(Extracted data entries)
-*-

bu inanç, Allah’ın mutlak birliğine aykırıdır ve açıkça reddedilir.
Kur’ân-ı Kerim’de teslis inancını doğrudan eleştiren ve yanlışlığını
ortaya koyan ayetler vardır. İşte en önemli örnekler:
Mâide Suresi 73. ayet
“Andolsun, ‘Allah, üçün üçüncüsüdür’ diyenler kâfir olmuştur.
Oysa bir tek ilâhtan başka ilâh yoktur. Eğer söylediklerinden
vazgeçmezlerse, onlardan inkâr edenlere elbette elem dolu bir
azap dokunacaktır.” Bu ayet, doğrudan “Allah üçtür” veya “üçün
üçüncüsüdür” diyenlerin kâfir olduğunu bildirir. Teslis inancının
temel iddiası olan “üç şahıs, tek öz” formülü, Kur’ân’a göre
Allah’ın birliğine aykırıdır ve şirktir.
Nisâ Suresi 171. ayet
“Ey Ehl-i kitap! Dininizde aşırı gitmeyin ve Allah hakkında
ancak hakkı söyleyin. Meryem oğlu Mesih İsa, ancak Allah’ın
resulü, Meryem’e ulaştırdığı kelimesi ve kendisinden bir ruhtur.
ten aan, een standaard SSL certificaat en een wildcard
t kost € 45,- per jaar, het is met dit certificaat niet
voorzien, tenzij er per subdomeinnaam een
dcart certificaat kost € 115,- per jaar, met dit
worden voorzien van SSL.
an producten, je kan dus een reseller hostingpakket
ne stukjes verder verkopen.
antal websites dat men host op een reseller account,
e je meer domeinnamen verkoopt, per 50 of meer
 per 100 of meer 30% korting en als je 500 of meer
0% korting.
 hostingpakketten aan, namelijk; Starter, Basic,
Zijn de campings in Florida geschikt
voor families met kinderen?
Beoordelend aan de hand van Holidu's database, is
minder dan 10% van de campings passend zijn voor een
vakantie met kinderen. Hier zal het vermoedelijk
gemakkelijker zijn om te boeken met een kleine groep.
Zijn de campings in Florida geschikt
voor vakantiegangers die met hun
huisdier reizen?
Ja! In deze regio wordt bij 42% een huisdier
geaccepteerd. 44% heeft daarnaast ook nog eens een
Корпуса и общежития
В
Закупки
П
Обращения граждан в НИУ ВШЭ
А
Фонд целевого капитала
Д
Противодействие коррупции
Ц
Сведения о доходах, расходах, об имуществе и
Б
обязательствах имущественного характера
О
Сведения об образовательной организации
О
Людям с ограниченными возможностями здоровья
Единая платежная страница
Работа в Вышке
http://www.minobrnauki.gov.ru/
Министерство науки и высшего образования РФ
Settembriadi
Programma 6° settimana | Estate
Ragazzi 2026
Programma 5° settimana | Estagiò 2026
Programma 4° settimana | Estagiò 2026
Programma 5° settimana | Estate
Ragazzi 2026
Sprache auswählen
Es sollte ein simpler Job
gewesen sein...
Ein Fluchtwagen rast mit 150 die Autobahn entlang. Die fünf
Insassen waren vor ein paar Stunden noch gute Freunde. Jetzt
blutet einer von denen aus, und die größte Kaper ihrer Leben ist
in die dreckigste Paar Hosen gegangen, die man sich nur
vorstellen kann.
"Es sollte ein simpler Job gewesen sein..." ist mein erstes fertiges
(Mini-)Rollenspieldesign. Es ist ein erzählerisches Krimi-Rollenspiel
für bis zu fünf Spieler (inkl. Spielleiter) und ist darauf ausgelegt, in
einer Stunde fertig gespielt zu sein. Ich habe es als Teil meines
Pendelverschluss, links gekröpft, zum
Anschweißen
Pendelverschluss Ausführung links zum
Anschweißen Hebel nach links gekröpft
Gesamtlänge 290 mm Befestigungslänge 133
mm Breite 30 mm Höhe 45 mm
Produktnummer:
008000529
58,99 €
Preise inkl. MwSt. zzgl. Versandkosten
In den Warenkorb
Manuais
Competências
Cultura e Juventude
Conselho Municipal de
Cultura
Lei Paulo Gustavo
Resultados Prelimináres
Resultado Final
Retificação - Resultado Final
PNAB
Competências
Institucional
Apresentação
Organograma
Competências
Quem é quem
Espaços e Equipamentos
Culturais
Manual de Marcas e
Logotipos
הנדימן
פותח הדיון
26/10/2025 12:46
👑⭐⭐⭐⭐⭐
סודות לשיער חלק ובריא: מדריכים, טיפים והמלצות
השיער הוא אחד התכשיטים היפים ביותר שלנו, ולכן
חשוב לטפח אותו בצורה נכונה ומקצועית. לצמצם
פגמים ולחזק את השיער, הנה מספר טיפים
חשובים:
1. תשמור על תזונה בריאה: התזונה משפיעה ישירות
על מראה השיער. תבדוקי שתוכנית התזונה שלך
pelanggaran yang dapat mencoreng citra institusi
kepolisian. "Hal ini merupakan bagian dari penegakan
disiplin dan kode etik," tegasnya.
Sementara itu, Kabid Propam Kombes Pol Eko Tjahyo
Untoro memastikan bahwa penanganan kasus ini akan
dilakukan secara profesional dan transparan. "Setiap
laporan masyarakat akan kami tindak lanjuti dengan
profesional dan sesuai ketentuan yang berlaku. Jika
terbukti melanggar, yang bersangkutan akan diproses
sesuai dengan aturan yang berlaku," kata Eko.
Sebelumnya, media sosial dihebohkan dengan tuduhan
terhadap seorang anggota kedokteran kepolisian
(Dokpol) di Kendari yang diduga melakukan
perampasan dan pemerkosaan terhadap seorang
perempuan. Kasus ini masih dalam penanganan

-*-

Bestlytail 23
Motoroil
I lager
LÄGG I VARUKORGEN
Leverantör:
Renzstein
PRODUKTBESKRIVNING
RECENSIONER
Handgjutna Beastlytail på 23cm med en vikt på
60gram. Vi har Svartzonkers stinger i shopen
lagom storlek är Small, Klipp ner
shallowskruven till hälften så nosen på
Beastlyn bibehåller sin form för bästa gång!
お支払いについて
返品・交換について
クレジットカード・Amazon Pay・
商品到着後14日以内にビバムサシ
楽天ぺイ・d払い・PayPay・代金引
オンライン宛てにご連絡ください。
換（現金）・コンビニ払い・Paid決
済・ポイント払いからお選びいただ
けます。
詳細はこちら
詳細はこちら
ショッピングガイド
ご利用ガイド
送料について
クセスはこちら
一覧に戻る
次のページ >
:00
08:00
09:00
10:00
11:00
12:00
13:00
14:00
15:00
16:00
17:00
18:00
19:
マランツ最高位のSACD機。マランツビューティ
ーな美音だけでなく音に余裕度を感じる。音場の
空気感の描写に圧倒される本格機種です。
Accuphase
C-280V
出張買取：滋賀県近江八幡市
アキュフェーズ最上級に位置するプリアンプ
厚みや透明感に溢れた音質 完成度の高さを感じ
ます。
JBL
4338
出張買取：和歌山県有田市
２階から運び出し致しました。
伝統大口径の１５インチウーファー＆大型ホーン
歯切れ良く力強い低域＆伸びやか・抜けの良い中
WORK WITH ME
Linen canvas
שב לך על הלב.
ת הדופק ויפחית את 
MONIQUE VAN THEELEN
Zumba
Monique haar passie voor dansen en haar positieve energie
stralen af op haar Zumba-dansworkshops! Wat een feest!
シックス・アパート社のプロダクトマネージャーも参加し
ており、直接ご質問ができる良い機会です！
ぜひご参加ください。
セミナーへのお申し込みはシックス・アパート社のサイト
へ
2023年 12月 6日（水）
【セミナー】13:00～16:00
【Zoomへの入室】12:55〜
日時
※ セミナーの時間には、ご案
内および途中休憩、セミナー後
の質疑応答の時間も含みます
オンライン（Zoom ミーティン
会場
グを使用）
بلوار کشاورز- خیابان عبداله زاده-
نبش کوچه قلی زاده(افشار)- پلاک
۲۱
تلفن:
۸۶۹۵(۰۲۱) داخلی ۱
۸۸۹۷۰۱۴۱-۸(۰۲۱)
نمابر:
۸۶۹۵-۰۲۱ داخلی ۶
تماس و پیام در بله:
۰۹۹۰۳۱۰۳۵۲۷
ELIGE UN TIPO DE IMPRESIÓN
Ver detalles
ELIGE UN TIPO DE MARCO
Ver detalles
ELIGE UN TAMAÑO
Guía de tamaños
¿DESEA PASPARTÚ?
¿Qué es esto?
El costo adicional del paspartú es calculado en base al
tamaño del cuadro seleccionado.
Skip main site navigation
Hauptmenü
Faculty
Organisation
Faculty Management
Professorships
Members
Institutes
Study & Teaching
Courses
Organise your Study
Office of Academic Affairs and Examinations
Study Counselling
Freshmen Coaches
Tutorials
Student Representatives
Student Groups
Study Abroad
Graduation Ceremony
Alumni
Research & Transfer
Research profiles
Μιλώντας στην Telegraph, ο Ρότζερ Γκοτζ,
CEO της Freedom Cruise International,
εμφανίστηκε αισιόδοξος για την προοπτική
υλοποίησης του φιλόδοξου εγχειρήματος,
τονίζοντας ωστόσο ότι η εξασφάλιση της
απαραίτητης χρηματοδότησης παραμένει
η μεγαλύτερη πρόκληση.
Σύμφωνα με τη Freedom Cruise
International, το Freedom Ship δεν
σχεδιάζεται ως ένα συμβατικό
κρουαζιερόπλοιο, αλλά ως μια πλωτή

-*-

- _Exercise directions_: Reproduce, word for word and in full, only the lines above that start at the line with "ELIGE UN TAMAÑO" and run through the line with "CEO της Freedom", both ends included.

- _Output of the task_:
ELIGE UN TAMAÑO
Guía de tamaños
¿DESEA PASPARTÚ?
¿Qué es esto?
El costo adicional del paspartú es calculado en base al
tamaño del cuadro seleccionado.
Skip main site navigation
Hauptmenü
Faculty
Organisation
Faculty Management
Professorships
Members
Institutes
Study & Teaching
Courses
Organise your Study
Office of Academic Affairs and Examinations
Study Counselling
Freshmen Coaches
Tutorials
Student Representatives
Student Groups
Study Abroad
Graduation Ceremony
Alumni
Research & Transfer
Research profiles
Μιλώντας στην Telegraph, ο Ρότζερ Γκοτζ,
CEO της Freedom Cruise International,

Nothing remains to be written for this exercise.